Aujourd'hui, le Hezbollah n'est plus ce parti qui, tout au long des années 80, enlevait et séquestrait les ressortissants occidentaux au Liban, ou attaquait les positions des armées occidentales venues au secours des Palestiniens, au lendemain de l'invasion israélienne de 1982. Il fut, à cette époque de «guerre froide», l'instrument privilégié d'une large coalition comprenant l'Union soviétique, qui rejetait la présence des armées occidentales au Liban, la Syrie, qui occupait déjà la majeure partie du pays du Cèdre et qui en faisait une «chasse gardée», l'Iran de Khomeiny, qui s'est chargé d'endoctriner le Hezbollah, et la Libye, qui finançait les opérations militaires.

Après l'effondrement de l'URSS, la longue mise en quarantaine du colonel Kadhafi, l'élection du président réformateur Khatami, en Iran, et les succès électoraux remportés par son courant depuis trois ans au détriment des radicaux, qui avaient parrainé le Hezbollah, seule la Syrie continue à couver et à commanditer les actions audacieuses de ce parti qui a fait changer la peur de camp au Sud-Liban et a réussi sa communication grâce aux films vidéo qui attestent des opérations de ses militants. Les aides logistiques dont il a bénéficié ont toujours transité par Damas. Aujourd'hui, les services secrets de ce pays sont réputés pour avoir beaucoup d'influence sur le Parti de Dieu, dont ils font un instrument de leur stratégie régionale. L'objectif de Damas est de «fixer» Israël au Sud-Liban, où il n'a que des coups à prendre, de lier son retrait de ce territoire avec celui du Golan, et, enfin, de montrer que le Liban, avec cette puissante milice qui peut mobiliser jusqu'à vingt mille hommes, ne peut se passer du «concours fraternel» de l'armée syrienne pour y maintenir la «sécurité».

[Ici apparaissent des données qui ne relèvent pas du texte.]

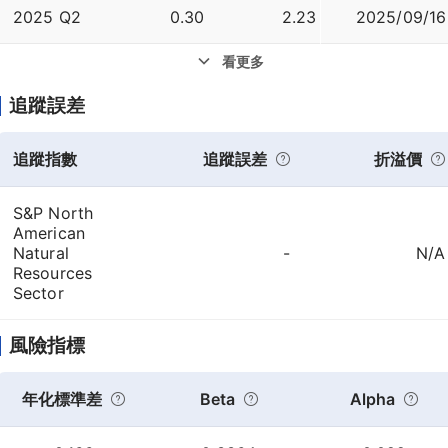
2025 Q2
0.30
2.23
2025/09/16
看更多
追蹤誤差
追蹤指數
追蹤誤差
折溢價
S&P North
American
Natural
-
N/A
Resources
Sector
風險指標
年化標準差
Beta
Alpha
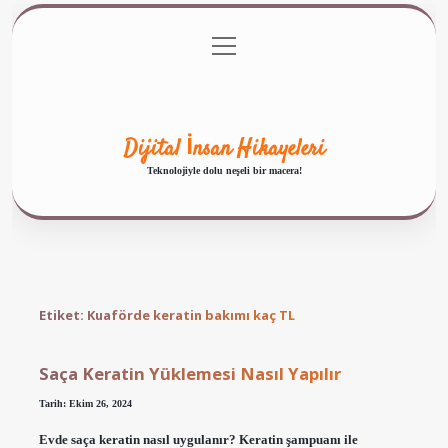
menüyü
Anasayfa
Gizlilik Politikası
Yasal Uyarı
aç
Hakkımızda
Dijital İnsan Hikayeleri
Teknolojiyle dolu neşeli bir macera!
Etiket:
Kuaförde keratin bakımı kaç TL
Saça Keratin Yüklemesi Nasıl Yapılır
Tarih: Ekim 26, 2024
Evde saça keratin nasıl uygulanır? Keratin şampuanı ile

Ce parti a réussi son intégration politique avec neuf députés au Parlement libanais et son insertion socio-économique par le biais d'un dense réseau d'aide sociale (dispensaires, écoles...). Le risque est de voir le Hezbollah échapper à ses derniers «maîtres», à l'instar des «Afghans arabes», qui ont participé à la guerre contre l'armée Rouge en Afghanistan et qui ont voulu prolonger leurs succès en renversant par la violence les régimes établis dans leurs pays d'origine, notamment en Arabie, en Egypte ou en Algérie. Cette perspective est d'autant plus redoutée que deux autres coalitions islamistes - sunnites cette fois - se sont implantées et développées à Tripoli et à Saïda, aux côtés du Hezbollah. Quelles garanties pourrait fournir la Syrie quant au démantèlement de ces formations qui ont prospéré à l'ombre de son occupation du Liban? D'ailleurs, de quelle stabilité disposerait le régime syrien, qui bat un record de longévité avec un règne de trente ans pour le président Assad? Comment se passerait la succession que le président syrien est en train de mettre en place au profit de son fils Bachar?

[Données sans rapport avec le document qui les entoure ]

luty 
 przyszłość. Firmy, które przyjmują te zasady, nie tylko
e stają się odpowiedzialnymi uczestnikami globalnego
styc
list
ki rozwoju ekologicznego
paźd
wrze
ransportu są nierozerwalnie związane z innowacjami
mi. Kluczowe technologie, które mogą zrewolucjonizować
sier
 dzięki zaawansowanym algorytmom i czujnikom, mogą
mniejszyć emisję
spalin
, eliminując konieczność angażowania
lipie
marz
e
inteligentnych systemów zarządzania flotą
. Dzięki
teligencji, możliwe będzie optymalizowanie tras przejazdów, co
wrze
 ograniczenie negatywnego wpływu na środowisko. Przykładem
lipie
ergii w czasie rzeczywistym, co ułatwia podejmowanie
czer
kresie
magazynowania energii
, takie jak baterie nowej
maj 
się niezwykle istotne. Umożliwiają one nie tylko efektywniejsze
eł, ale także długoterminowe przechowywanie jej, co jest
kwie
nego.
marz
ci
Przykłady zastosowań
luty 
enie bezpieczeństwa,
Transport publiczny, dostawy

Ces questions sont d'autant plus légitimes qu'une entente syro-israélo-américaine se serait conclue sur le dos du Liban. Car les trois pays semblent s'accorder à offrir à la Syrie un plus grand rôle au pays du Cèdre.

En effet, le Liban a été exclu des négociations qui se déroulent aux Etats-Unis, depuis décembre, et dont il est l'un des principaux objets. Aussi, Beyrouth ne se manifeste, militairement, que par le biais du Hezbollah. Cette double démission du gouvernement libanais est aggravée par le mépris de Bill Clinton, qui n'a pas pris la peine d'appeler son homologue libanais pour l'entretenir de la marche des négociations, encore moins de l'y convier, alors qu'il a téléphoné à la plupart des chefs d'Etats arabes.

Le jour où le combat militaire du Hezbollah aura passé de mode, il ne manquera pas de créer quelques problèmes à ses «dompteurs», qui pourraient se retrouver, eux-mêmes, en fin de parcours. Ce parti, bien qu'il serve la stratégie d'une puissance étrangère au Liban, sortira grandi du conflit qui l'oppose à Israël grâce à ses exploits militaires et à ses «martyrs». Cette formation endoctrinée posera alors de nouveaux soucis à son environnement régional, dont le moindre n'est pas celui de refuser toute «normalisation» culturelle et économique avec l'Etat hébreu.